====== DATA PROVIDED ======

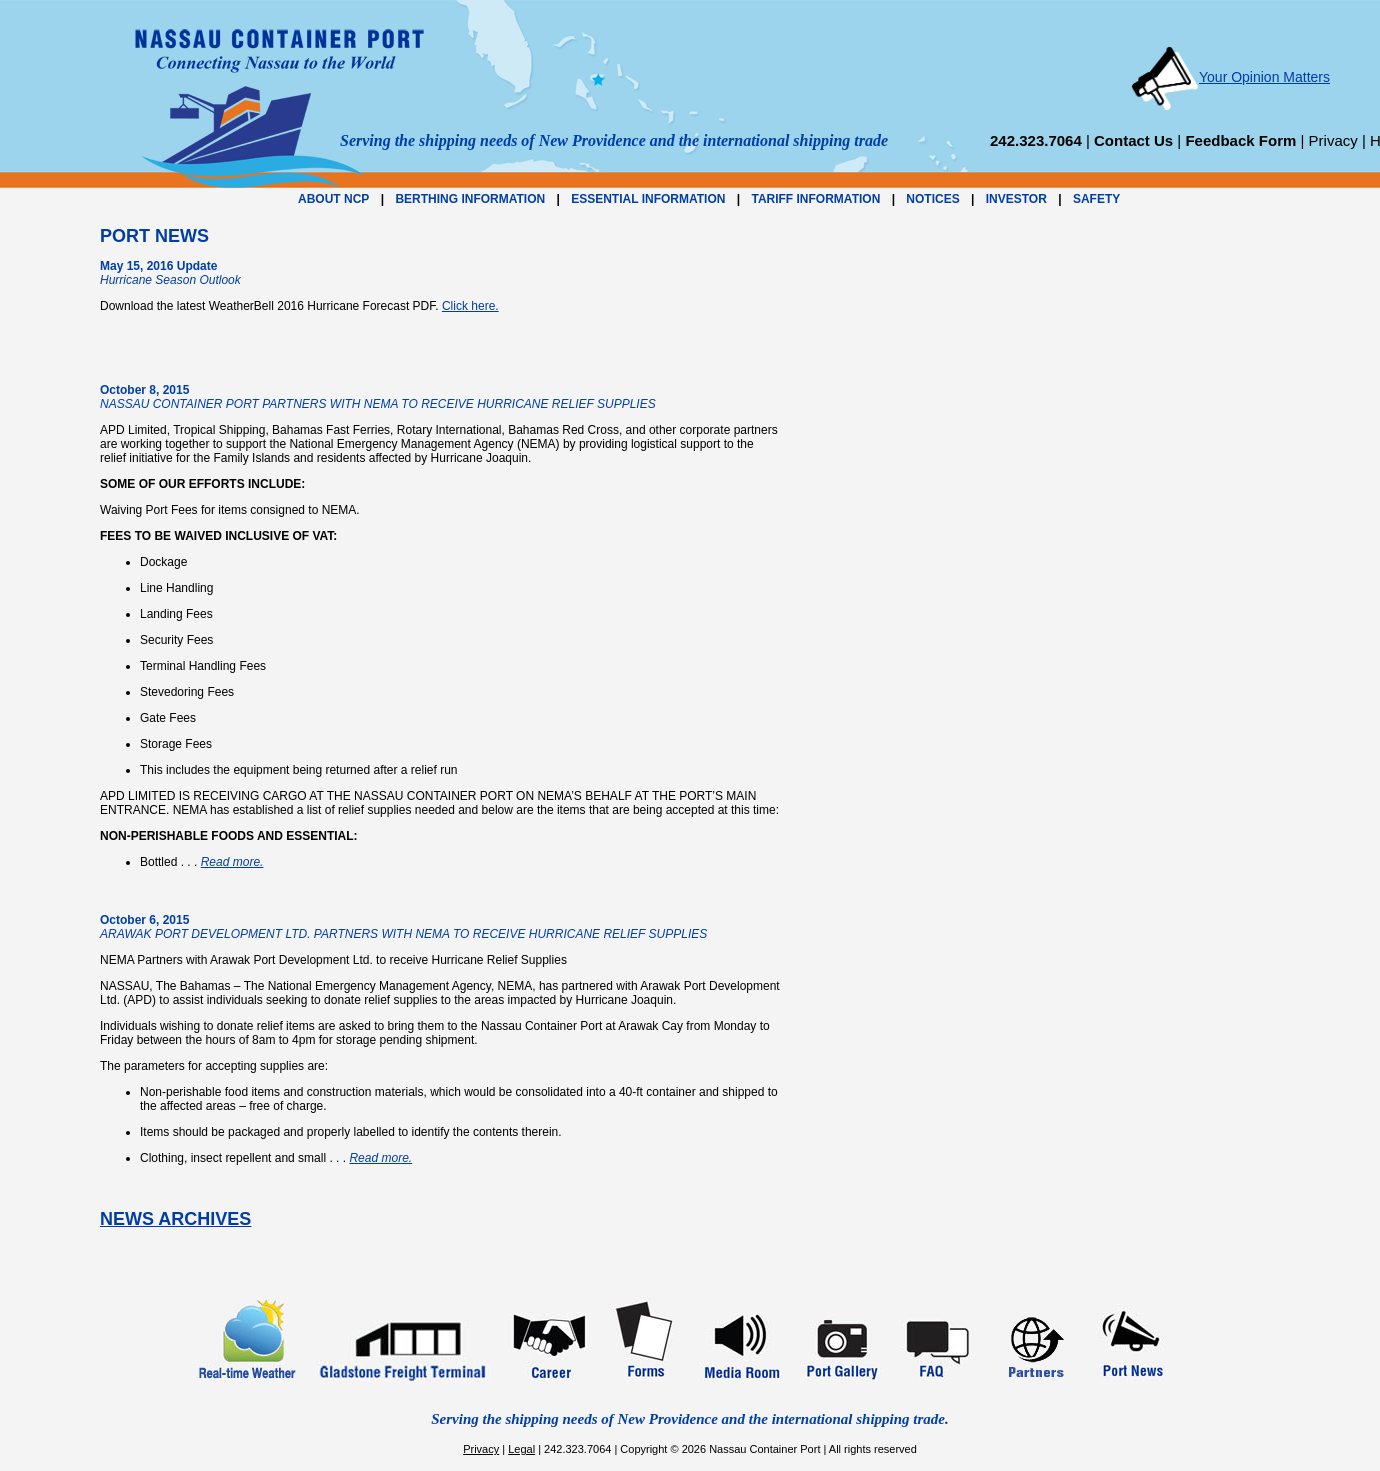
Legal (521, 1449)
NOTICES (932, 199)
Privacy (1333, 140)
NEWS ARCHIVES (175, 1219)
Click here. (470, 306)
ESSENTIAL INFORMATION (648, 199)
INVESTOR (1016, 199)
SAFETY (1096, 199)
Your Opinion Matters (1230, 77)
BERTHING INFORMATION (470, 199)
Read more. (232, 862)
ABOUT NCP (333, 199)
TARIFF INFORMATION (815, 199)
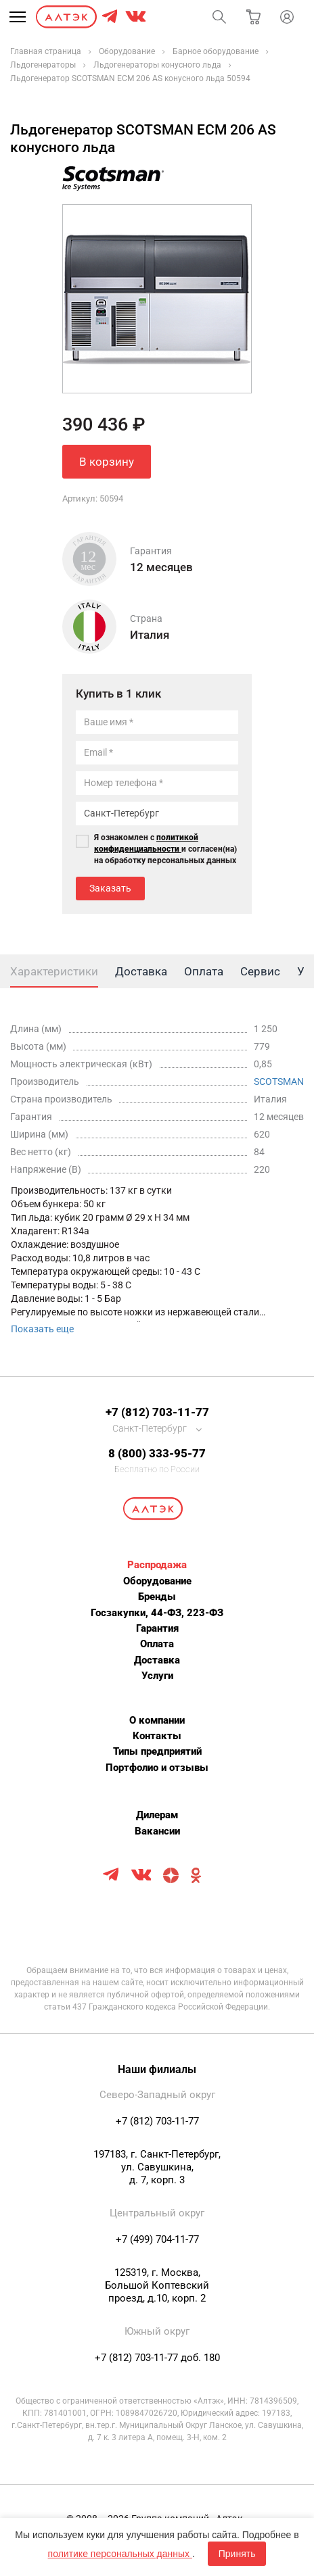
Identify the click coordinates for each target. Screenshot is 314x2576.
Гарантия (157, 1628)
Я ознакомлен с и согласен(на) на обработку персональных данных (165, 849)
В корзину (106, 461)
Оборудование (157, 1581)
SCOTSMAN (279, 1081)
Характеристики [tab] (54, 971)
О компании (157, 1720)
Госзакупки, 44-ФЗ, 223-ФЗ (157, 1613)
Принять (237, 2553)
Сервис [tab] (260, 971)
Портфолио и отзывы (157, 1767)
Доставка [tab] (141, 971)
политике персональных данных (120, 2553)
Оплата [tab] (203, 971)
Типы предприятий (157, 1751)
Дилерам (157, 1815)
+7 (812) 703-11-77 (157, 1412)
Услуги (157, 1676)
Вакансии (157, 1831)
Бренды (157, 1596)
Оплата (157, 1644)
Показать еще (42, 1328)
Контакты (157, 1736)
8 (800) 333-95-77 (157, 1453)
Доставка (157, 1660)
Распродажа (157, 1565)
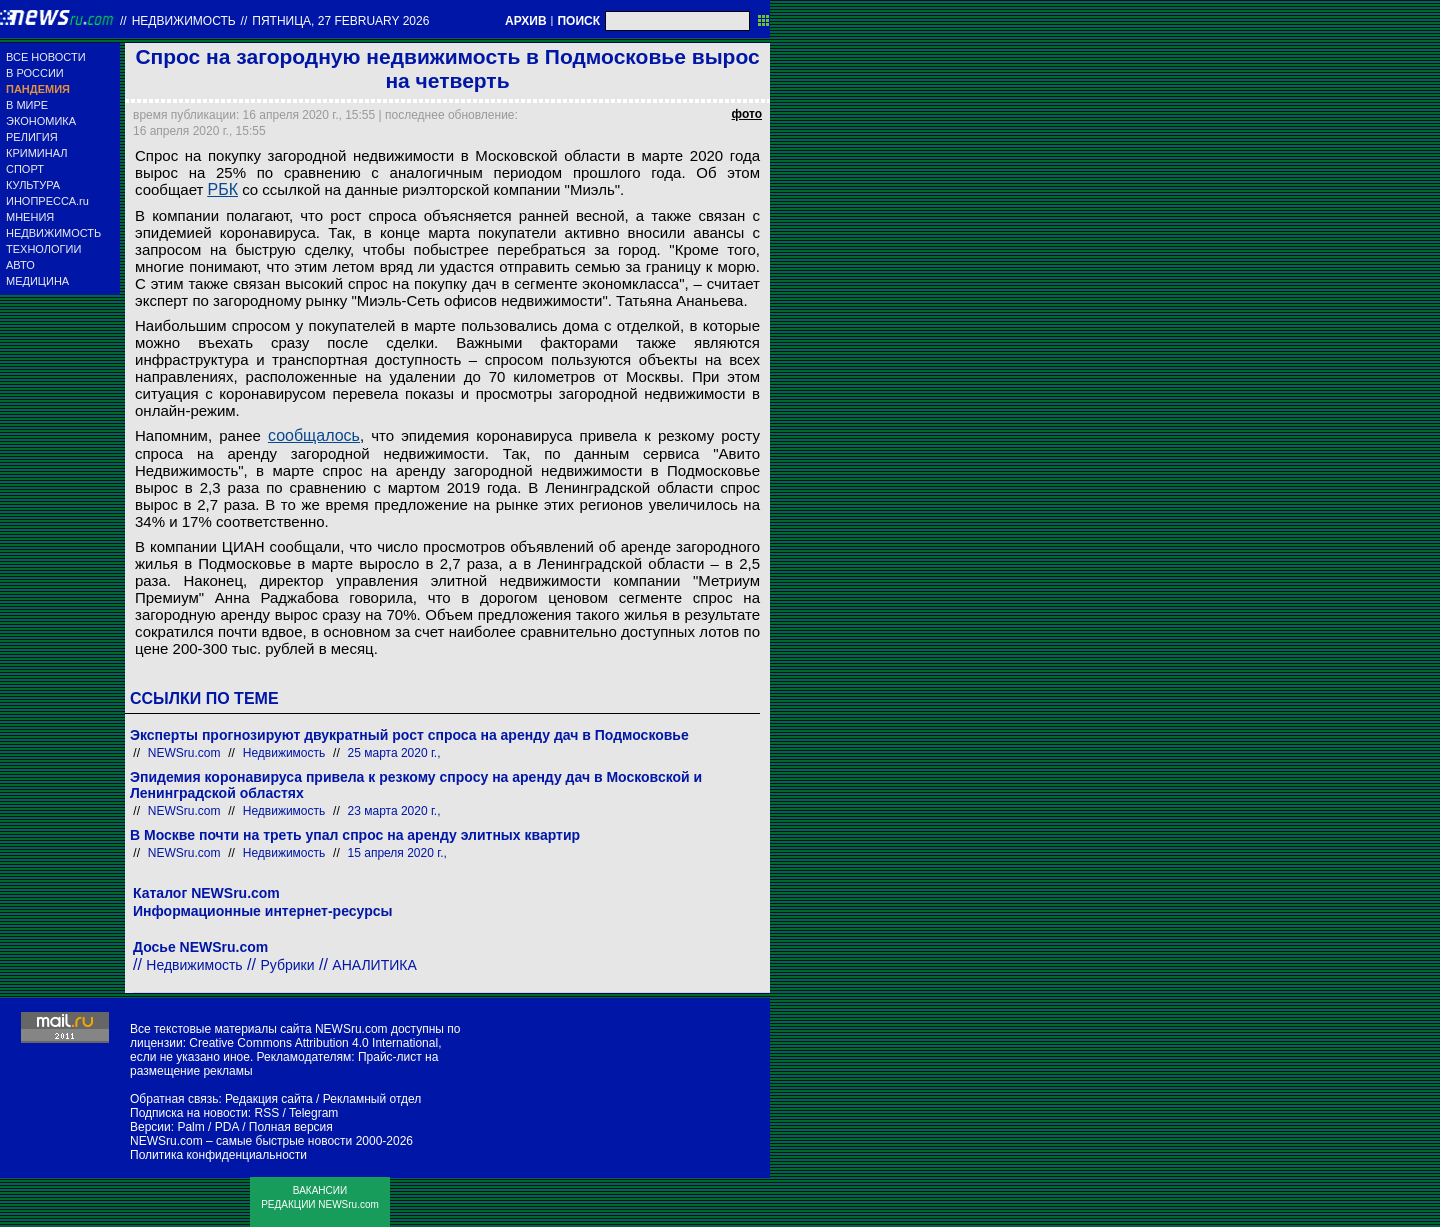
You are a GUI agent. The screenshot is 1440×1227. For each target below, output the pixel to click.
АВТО (20, 265)
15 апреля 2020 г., (397, 853)
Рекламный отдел (372, 1099)
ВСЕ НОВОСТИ (46, 57)
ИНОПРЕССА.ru (47, 201)
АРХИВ (526, 21)
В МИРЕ (27, 105)
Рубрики (287, 965)
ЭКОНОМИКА (41, 121)
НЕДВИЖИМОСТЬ (53, 233)
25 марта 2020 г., (394, 753)
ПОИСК (578, 21)
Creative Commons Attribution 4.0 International (313, 1043)
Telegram (313, 1113)
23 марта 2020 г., (394, 811)
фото (747, 114)
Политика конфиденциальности (218, 1155)
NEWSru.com (184, 753)
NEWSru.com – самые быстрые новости (241, 1141)
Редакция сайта (269, 1099)
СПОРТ (25, 169)
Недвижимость (184, 21)
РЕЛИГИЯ (32, 137)
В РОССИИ (35, 73)
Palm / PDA (207, 1127)
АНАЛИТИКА (374, 965)
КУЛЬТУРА (33, 185)
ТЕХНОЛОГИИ (43, 249)
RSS (266, 1113)
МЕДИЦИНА (37, 281)
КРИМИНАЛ (36, 153)
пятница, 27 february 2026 (340, 21)
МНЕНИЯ (30, 217)
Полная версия (291, 1127)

======

■ **WHAT NEEDS TO BE DONE**: Your answer must be the line with "РЕЛИГИЯ (32, 137)" and all lines after it through the final line of the entries, copied exactly and with nothing added.

■ **REPLY**:
РЕЛИГИЯ (32, 137)
В РОССИИ (35, 73)
Palm / PDA (207, 1127)
АНАЛИТИКА (374, 965)
КУЛЬТУРА (33, 185)
ТЕХНОЛОГИИ (43, 249)
RSS (266, 1113)
МЕДИЦИНА (37, 281)
КРИМИНАЛ (36, 153)
пятница, 27 february 2026 (340, 21)
МНЕНИЯ (30, 217)
Полная версия (291, 1127)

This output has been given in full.